Not since 2012, when Harrison Barnes, Festus Ezeli and Green were selected, has a Warriors draft pick developed into a player getting consistent minutes within the rotation. To evolve the roster and control finances, that has to change.

“With our limitations, as far as what we can spend in free agency, we’d like to draft a guy that can play,” Myers says. “It’s been four years of our major core playing a lot of minutes. We recognize that. So the idea of having some youth that can step on the floor and give us some good minutes is appealing.”

Lacob, the hyper-ambitious CEO, is on board. Totally.

“Hopefully, we learned a little bit from this year and maybe we’ll do some things differently -- and I don’t know what they are -- but we might do some things differently,” he told 95.7-FM The Game this week. “Maybe we’ll play a lot of the young guys. We need to get our peripheral younger guys, especially after this draft, hopefully with one or two guys coming in, we need to get them more playoff-ready so they can be primary contributors for the long term.”

If the Warriors were to hold up a sign for the next couple weeks, it would read: “Wings needed. Two-way players preferred. Youth is a plus. Will train.”

The Warriors carried as many as seven players capable of playing center, but only four -- Iguodala, McCaw, Thompson and Young -- that could be comfortably categorized as wings. As injuries hit late in the regular season and in the playoffs, they found themselves extremely light. It made for some odd lineups.

“More than likely,” Kerr says, “we will have a better ratio.”

The Warriors are already into the luxury tax and will remain there for the foreseeable future. Lacob has accepted that, considers it the price of winning.

But now is the time to start bringing in younger players -- and the lower costs that come with them -- to blend in with the core. Curry is 30. Durant turns 30 in the fall. Both Green and Thompson are 28. They’re all in their primes, so it’s the perfect time to add understudies.

“It’s a luxury for us to bring a young player into this environment, with Steve and his staff, and kind of show them what winning looks like,” Myers says, noting the work ethic of the team’s All-Stars.

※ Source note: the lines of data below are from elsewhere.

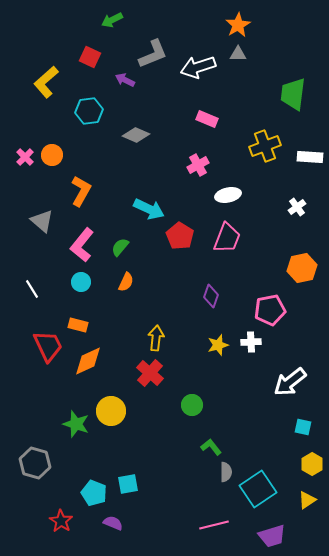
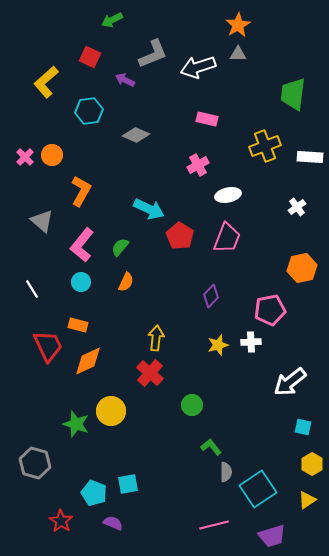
pink rectangle at (207, 119): rotated 10 degrees counterclockwise
purple diamond at (211, 296): rotated 25 degrees clockwise
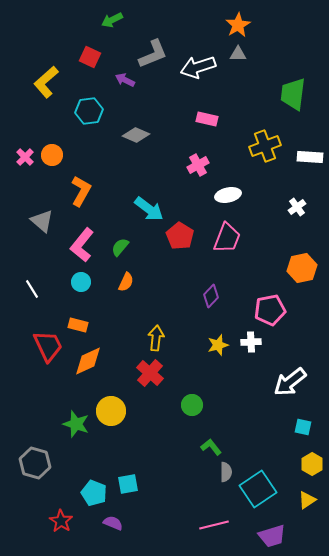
cyan arrow at (149, 209): rotated 12 degrees clockwise
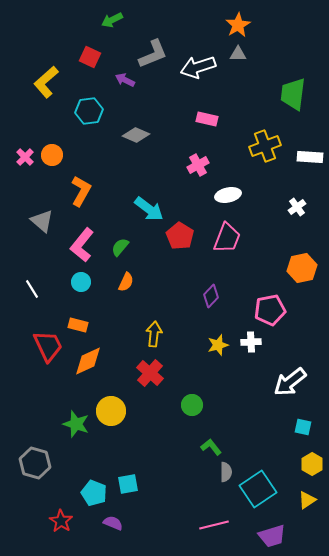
yellow arrow at (156, 338): moved 2 px left, 4 px up
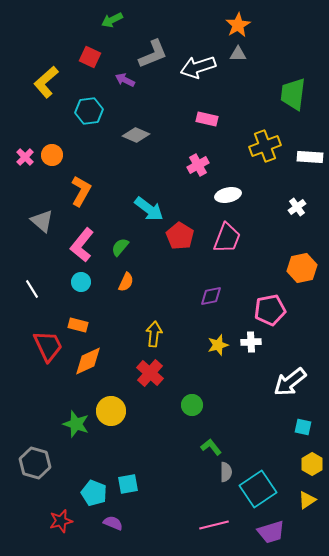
purple diamond at (211, 296): rotated 35 degrees clockwise
red star at (61, 521): rotated 25 degrees clockwise
purple trapezoid at (272, 536): moved 1 px left, 4 px up
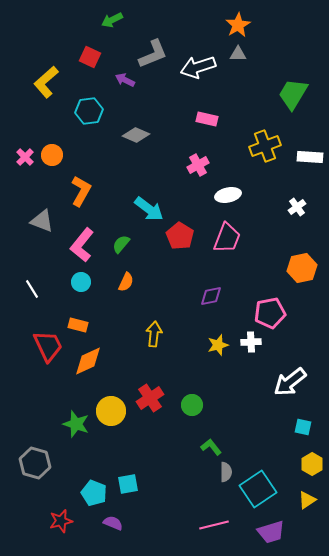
green trapezoid at (293, 94): rotated 24 degrees clockwise
gray triangle at (42, 221): rotated 20 degrees counterclockwise
green semicircle at (120, 247): moved 1 px right, 3 px up
pink pentagon at (270, 310): moved 3 px down
red cross at (150, 373): moved 25 px down; rotated 16 degrees clockwise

So the Warriors of next season will look much like the Warriors that won it all this season. That is, until you glance over at the bench. That’s where you could see four or five players with three or fewer years of experience.

The Warriors would prefer to avoid paying the full amount of the taxpayer midlevel ($5.29 million) as the punitive repeater tax would result in a payout more than three times the midlevel exception.

After that, it’s back to minimums and rookies. The Warriors have only one pick, No. 28, but would like to buy at least one other.

“We want three or four, if we can get them,” Myers says, laughing but not kidding.